***** GIVEN INFORMATION

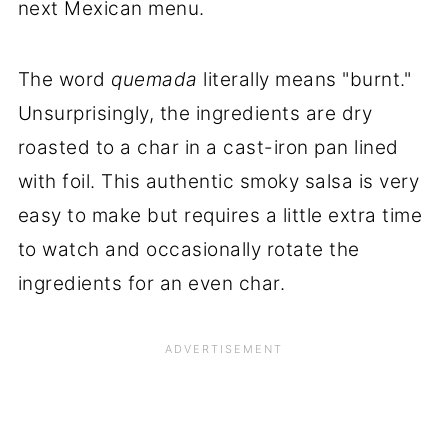
next Mexican menu.
The word
quemada
literally means "burnt."
Unsurprisingly, the ingredients are dry
roasted to a char in a cast-iron pan lined
with foil. This authentic smoky salsa is very
easy to make but requires a little extra time
to watch and occasionally rotate the
ingredients for an even char.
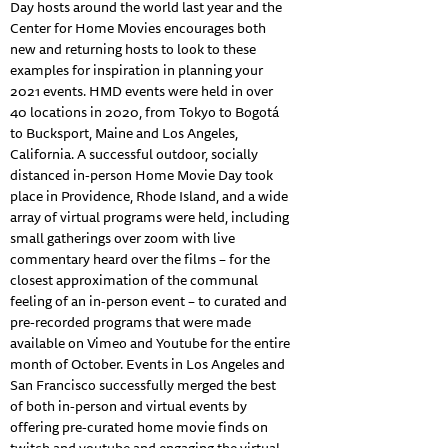
Day hosts around the world last year and the
Center for Home Movies encourages both
new and returning hosts to look to these
examples for inspiration in planning your
2021 events. HMD events were held in over
40 locations in 2020, from Tokyo to Bogotá
to Bucksport, Maine and Los Angeles,
California. A successful outdoor, socially
distanced in-person Home Movie Day took
place in Providence, Rhode Island, and a wide
array of virtual programs were held, including
small gatherings over zoom with live
commentary heard over the films – for the
closest approximation of the communal
feeling of an in-person event – to curated and
pre-recorded programs that were made
available on Vimeo and Youtube for the entire
month of October. Events in Los Angeles and
San Francisco successfully merged the best
of both in-person and virtual events by
offering pre-curated home movie finds on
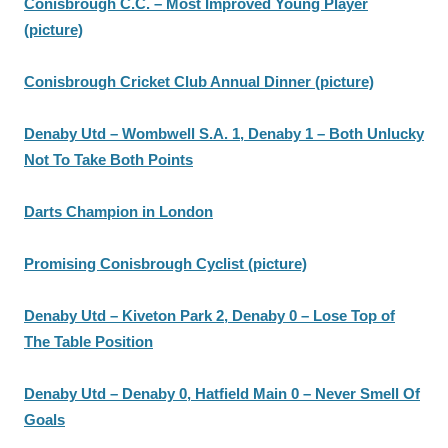
Conisbrough C.C. – Most Improved Young Player
(picture)
Conisbrough Cricket Club Annual Dinner (picture)
Denaby Utd – Wombwell S.A. 1, Denaby 1 – Both Unlucky
Not To Take Both Points
Darts Champion in London
Promising Conisbrough Cyclist (picture)
Denaby Utd – Kiveton Park 2, Denaby 0 – Lose Top of
The Table Position
Denaby Utd – Denaby 0, Hatfield Main 0 – Never Smell Of
Goals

**********

▸ **WHAT THE TASK REQUIRES**:
Would you write out an exact copy of the entries above, with no images?

▸ **RESPONSE TO THE TASK**:
next Mexican menu.
The word
quemada
literally means "burnt."
Unsurprisingly, the ingredients are dry
roasted to a char in a cast-iron pan lined
with foil. This authentic smoky salsa is very
easy to make but requires a little extra time
to watch and occasionally rotate the
ingredients for an even char.
Day hosts around the world last year and the
Center for Home Movies encourages both
new and returning hosts to look to these
examples for inspiration in planning your
2021 events. HMD events were held in over
40 locations in 2020, from Tokyo to Bogotá
to Bucksport, Maine and Los Angeles,
California. A successful outdoor, socially
distanced in-person Home Movie Day took
place in Providence, Rhode Island, and a wide
array of virtual programs were held, including
small gatherings over zoom with live
commentary heard over the films – for the
closest approximation of the communal
feeling of an in-person event – to curated and
pre-recorded programs that were made
available on Vimeo and Youtube for the entire
month of October. Events in Los Angeles and
San Francisco successfully merged the best
of both in-person and virtual events by
offering pre-curated home movie finds on
Conisbrough C.C. – Most Improved Young Player
(picture)
Conisbrough Cricket Club Annual Dinner (picture)
Denaby Utd – Wombwell S.A. 1, Denaby 1 – Both Unlucky
Not To Take Both Points
Darts Champion in London
Promising Conisbrough Cyclist (picture)
Denaby Utd – Kiveton Park 2, Denaby 0 – Lose Top of
The Table Position
Denaby Utd – Denaby 0, Hatfield Main 0 – Never Smell Of
Goals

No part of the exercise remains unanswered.